I have made a basic design on solidworks (computer program) and will upload the dimensions and some images once im home (planning on building the standard sliding glass front door viv.).

thanks for any help you may have! 



I'll upload progress shots once I've obtained the materials and start building (hopefully within the week)


----------



## JrFear (Oct 8, 2012)

hey, i build all my enclosures out of melamine, its easy to build with and looks good! 
build up your box and wack some glass on! bunnings sells precut melamine which is good or u can go to a suppiler and get them to cut it for you!


----------



## jbest (Oct 8, 2012)

JrFear said:


> hey, i build all my enclosures out of melamine, its easy to build with and looks good!
> build up your box and wack some glass on! bunnings sells precut melamine which is good or u can go to a suppiler and get them to cut it for you!



Bunnings will also cut to size. They say its about a dollar or two a cut but they've never actually charged me.


----------



## JrFear (Oct 8, 2012)

the bunnings i go to tell me they dont! i find suppliers work out cheaper!


----------



## Alex72 (Oct 8, 2012)

Will the melamine need any varnish? I hope my bunning's will cut it too size :?


----------



## JrFear (Oct 8, 2012)

its laminated! u can seal the inside once u build it to make it water resistent!

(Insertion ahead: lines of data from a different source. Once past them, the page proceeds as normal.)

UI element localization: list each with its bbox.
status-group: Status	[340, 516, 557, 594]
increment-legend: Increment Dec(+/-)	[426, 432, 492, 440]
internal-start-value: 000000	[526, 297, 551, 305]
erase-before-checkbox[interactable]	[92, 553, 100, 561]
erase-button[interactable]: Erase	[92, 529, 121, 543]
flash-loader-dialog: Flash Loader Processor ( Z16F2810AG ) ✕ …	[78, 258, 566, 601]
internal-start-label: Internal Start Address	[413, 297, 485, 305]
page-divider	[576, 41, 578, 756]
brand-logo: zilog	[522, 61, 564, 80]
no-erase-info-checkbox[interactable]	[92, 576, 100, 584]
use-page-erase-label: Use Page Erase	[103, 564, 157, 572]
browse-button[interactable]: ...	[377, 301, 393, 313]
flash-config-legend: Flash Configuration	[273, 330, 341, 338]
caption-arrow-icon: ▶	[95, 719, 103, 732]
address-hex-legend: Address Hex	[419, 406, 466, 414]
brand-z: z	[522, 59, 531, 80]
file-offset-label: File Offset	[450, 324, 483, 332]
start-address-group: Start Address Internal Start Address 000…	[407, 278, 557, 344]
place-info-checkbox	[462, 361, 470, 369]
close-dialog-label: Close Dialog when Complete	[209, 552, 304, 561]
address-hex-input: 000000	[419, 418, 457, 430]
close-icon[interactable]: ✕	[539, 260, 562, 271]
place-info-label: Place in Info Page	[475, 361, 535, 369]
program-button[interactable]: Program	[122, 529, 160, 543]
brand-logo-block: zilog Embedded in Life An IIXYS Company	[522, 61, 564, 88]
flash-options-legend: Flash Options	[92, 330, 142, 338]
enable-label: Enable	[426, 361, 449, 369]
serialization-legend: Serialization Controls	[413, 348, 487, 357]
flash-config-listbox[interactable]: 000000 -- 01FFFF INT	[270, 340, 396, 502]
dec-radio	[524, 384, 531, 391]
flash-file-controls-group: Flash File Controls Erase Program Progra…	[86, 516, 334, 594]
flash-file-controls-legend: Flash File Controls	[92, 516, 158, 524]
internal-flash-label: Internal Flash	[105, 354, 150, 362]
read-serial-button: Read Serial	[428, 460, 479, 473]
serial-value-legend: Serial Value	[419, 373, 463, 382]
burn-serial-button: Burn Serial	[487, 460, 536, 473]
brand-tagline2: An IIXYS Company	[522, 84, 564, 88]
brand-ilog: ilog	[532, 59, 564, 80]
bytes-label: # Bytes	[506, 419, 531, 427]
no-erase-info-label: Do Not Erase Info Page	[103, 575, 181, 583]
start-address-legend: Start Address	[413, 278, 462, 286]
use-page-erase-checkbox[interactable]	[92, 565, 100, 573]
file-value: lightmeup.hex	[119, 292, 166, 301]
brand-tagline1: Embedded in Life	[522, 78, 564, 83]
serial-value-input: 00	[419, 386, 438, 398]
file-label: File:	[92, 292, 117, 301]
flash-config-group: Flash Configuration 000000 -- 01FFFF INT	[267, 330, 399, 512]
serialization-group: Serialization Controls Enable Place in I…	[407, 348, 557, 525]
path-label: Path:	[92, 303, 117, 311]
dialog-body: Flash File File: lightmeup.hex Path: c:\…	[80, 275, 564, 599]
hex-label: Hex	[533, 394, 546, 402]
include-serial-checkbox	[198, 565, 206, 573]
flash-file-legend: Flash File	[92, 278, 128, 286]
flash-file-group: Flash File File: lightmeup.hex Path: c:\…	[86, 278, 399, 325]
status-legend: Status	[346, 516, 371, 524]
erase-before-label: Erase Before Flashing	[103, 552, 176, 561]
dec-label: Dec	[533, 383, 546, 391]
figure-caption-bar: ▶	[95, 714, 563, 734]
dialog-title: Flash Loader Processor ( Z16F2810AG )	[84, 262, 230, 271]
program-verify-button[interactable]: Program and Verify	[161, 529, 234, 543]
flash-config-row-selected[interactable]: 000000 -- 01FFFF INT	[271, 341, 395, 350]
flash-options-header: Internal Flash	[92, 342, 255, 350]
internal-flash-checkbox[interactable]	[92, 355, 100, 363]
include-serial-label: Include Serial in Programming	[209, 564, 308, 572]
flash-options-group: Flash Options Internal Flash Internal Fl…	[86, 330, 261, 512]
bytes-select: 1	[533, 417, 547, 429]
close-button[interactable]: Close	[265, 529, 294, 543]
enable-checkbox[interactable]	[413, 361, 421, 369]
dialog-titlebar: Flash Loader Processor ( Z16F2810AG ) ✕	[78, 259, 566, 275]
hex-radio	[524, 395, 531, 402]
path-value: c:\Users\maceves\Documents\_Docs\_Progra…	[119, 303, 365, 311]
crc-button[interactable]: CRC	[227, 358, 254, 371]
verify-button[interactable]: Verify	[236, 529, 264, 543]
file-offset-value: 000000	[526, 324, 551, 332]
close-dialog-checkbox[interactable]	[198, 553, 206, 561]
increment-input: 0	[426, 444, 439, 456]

its white by the way! but u can get black but it costs more!


----------



## Alex72 (Oct 8, 2012)

haha  cheers for that! sounds like its what I want! I'll be putting in a waterproof sealant as well. Ill upload my plans once im home


----------



## JrFear (Oct 8, 2012)

sounds good always enjoy looking at other peoples plans and creations!


----------



## Alex72 (Oct 8, 2012)

hope these work:





the middle bit will be split into two glass panels with a lock and some handles. also a air vent will be added and a light. (didnt bother added these features)





basic drawing of what i want with some lengths (from memory its about a metre long, 450 deep and 450 high... might have to change the model, not that it matters).
I Have another designed which invloves a hinged roof that I'll take a picture of and upload. I think the hinge roof will be easier for cleaning, feeding ect. (I'd have to mount the light on the side of the tank to allow the roof to hinge)


----------



## Virides (Oct 9, 2012)

Alex72 said:


> the middle bit will be split into two glass panels with a lock and some handles.

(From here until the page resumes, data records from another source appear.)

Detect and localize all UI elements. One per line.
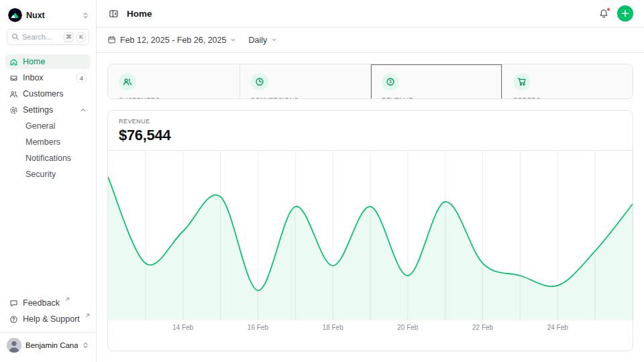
stat-card-customers[interactable]: CUSTOMERS 630 +8% bbox=[108, 64, 239, 99]
chart-metric-value: $76,544 bbox=[119, 127, 622, 144]
inbox-icon bbox=[9, 74, 18, 82]
x-axis: 14 Feb16 Feb18 Feb20 Feb22 Feb24 Feb bbox=[108, 322, 633, 335]
revenue-chart-card: REVENUE $76,544 14 Feb16 Feb18 Feb20 Feb… bbox=[107, 110, 633, 351]
search-icon bbox=[11, 33, 19, 41]
stat-label: CONVERSIONS bbox=[251, 97, 360, 99]
sidebar-item-inbox[interactable]: Inbox 4 bbox=[5, 70, 91, 85]
inbox-count-badge: 4 bbox=[76, 73, 87, 82]
sidebar-item-label: Home bbox=[23, 57, 87, 66]
area-chart[interactable] bbox=[108, 151, 633, 320]
chart-canvas[interactable]: 14 Feb16 Feb18 Feb20 Feb22 Feb24 Feb bbox=[108, 151, 633, 337]
chevron-down-icon bbox=[230, 37, 236, 43]
stat-card-revenue[interactable]: $ REVENUE $477,626 +20% bbox=[370, 64, 502, 99]
user-name: Benjamin Canac bbox=[25, 341, 78, 349]
sidebar-item-security[interactable]: Security bbox=[5, 167, 91, 182]
notifications-button[interactable] bbox=[597, 7, 610, 20]
chevron-up-icon bbox=[80, 107, 87, 113]
page-header: Home bbox=[97, 0, 644, 27]
date-range-button[interactable]: Feb 12, 2025 - Feb 26, 2025 bbox=[107, 36, 236, 45]
settings-gear-icon bbox=[9, 106, 18, 115]
stats-strip: CUSTOMERS 630 +8% CONVERSIONS bbox=[107, 64, 633, 99]
user-menu[interactable]: Benjamin Canac bbox=[0, 332, 96, 358]
x-axis-label: 22 Feb bbox=[472, 324, 493, 331]
feedback-link[interactable]: Feedback bbox=[5, 296, 91, 310]
sub-item-label: Security bbox=[25, 170, 56, 179]
date-range-label: Feb 12, 2025 - Feb 26, 2025 bbox=[120, 36, 226, 45]
granularity-label: Daily bbox=[248, 36, 267, 45]
search-input[interactable]: Search... ⌘ K bbox=[7, 29, 89, 45]
calendar-icon bbox=[107, 36, 116, 44]
x-axis-label: 20 Feb bbox=[397, 324, 418, 331]
kbd-meta: ⌘ bbox=[64, 32, 74, 42]
stat-label: CUSTOMERS bbox=[119, 97, 229, 99]
sidebar-nav: Home Inbox 4 bbox=[0, 54, 96, 182]
dollar-circle-icon: $ bbox=[382, 73, 399, 90]
nuxt-logo-icon bbox=[8, 8, 22, 22]
workspace-switcher[interactable]: Nuxt bbox=[0, 5, 96, 29]
main-panel: Home bbox=[97, 0, 644, 362]
sidebar-item-label: Inbox bbox=[23, 73, 72, 82]
stat-label: ORDERS bbox=[513, 97, 623, 99]
footer-link-label: Help & Support bbox=[23, 314, 80, 324]
svg-text:$: $ bbox=[389, 79, 392, 84]
sidebar: Nuxt Search... ⌘ K bbox=[0, 0, 97, 362]
search-placeholder: Search... bbox=[22, 33, 61, 41]
help-support-link[interactable]: Help & Support bbox=[5, 312, 91, 326]
chevron-up-down-icon bbox=[82, 11, 89, 19]
sidebar-item-settings[interactable]: Settings bbox=[5, 103, 91, 117]
sidebar-item-members[interactable]: Members bbox=[5, 135, 91, 149]
sub-item-label: General bbox=[25, 121, 55, 131]
notification-dot bbox=[606, 7, 610, 11]
chart-metric-label: REVENUE bbox=[119, 118, 622, 125]
external-link-icon bbox=[65, 297, 70, 302]
users-icon bbox=[119, 73, 136, 90]
x-axis-label: 18 Feb bbox=[323, 324, 343, 331]
sidebar-item-home[interactable]: Home bbox=[5, 54, 91, 69]
stat-card-conversions[interactable]: CONVERSIONS 1343 +14% bbox=[239, 64, 371, 99]
message-bubble-icon bbox=[9, 299, 18, 308]
help-circle-icon bbox=[9, 315, 18, 324]
x-axis-label: 14 Feb bbox=[172, 324, 193, 331]
home-icon bbox=[9, 58, 18, 66]
dashboard-content: CUSTOMERS 630 +8% CONVERSIONS bbox=[97, 53, 644, 362]
footer-link-label: Feedback bbox=[23, 298, 60, 308]
avatar bbox=[7, 338, 21, 353]
sidebar-item-general[interactable]: General bbox=[5, 119, 91, 133]
sidebar-item-label: Customers bbox=[23, 89, 87, 99]
kbd-k: K bbox=[76, 32, 86, 42]
sidebar-item-notifications[interactable]: Notifications bbox=[5, 151, 91, 166]
external-link-icon bbox=[85, 313, 90, 318]
collapse-sidebar-button[interactable] bbox=[107, 7, 120, 20]
stat-card-orders[interactable]: ORDERS 219 +15% bbox=[502, 64, 633, 99]
filters-toolbar: Feb 12, 2025 - Feb 26, 2025 Daily bbox=[97, 27, 644, 53]
sidebar-item-customers[interactable]: Customers bbox=[5, 86, 91, 101]
sidebar-item-label: Settings bbox=[23, 105, 75, 115]
stat-label: REVENUE bbox=[382, 97, 491, 99]
clock-icon bbox=[251, 73, 268, 90]
granularity-select[interactable]: Daily bbox=[248, 36, 277, 45]
customers-icon bbox=[9, 90, 18, 99]
dashboard-app: Nuxt Search... ⌘ K bbox=[0, 0, 644, 362]
x-axis-label: 16 Feb bbox=[248, 324, 268, 331]
sub-item-label: Notifications bbox=[25, 154, 71, 163]
x-axis-label: 24 Feb bbox=[547, 324, 568, 331]
chevron-up-down-icon bbox=[82, 341, 89, 349]
sub-item-label: Members bbox=[25, 137, 60, 147]
chevron-down-icon bbox=[271, 37, 277, 43]
new-item-button[interactable] bbox=[617, 5, 633, 21]
cart-icon bbox=[513, 73, 531, 90]
page-title: Home bbox=[127, 9, 590, 19]
sidebar-footer: Feedback Help & Support bbox=[0, 296, 96, 362]
chart-header: REVENUE $76,544 bbox=[108, 111, 633, 151]
workspace-name: Nuxt bbox=[26, 11, 78, 20]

We have just the handles for you - Virides - Stylish Enclosure Enhancements


----------



## Alex72 (Oct 15, 2012)

ok so I have my materials now!

I grabbed 2 planks of melamine of the shelf from bunnings and got them cut to size (giving me my two sides and top/bottom). for the back I decided to use mdf (subject to change). I got some nails and a few screws plus some silicon style glue. 

I also got myself a light fitting, a bulb and its cage. I'll be buying some red sand soon (would drive to whoop whoop and get it for free, but the price of petrol these days....) and I'm constantly on the hunt for some rocks/logs to throw in there as well.

does anyone have any idea's on real plants that can be housed in vivariums? I want to add a small shrub style thing to the cold end but im not to savvy on plants. does anyone have any ideas?

Also, I am unsure whether to add screws to the melamine as i fear it might split any suggestions?

I'm a bit busy during the week (uni work and all) so I'll be back to bunnings on the weekend and hopefully get most of the viv. build before next monday...

enough talking, some pics!



most the gear I bought, some nails, screws, light, light bulb, silicone, wood ect... just testing a dry fit.




my beautiful childrens that the viv. will be housing.. getting nice and fat.




she's so dam sexy!

anyhoot, I'll update on the weekend to see how far i get.


----------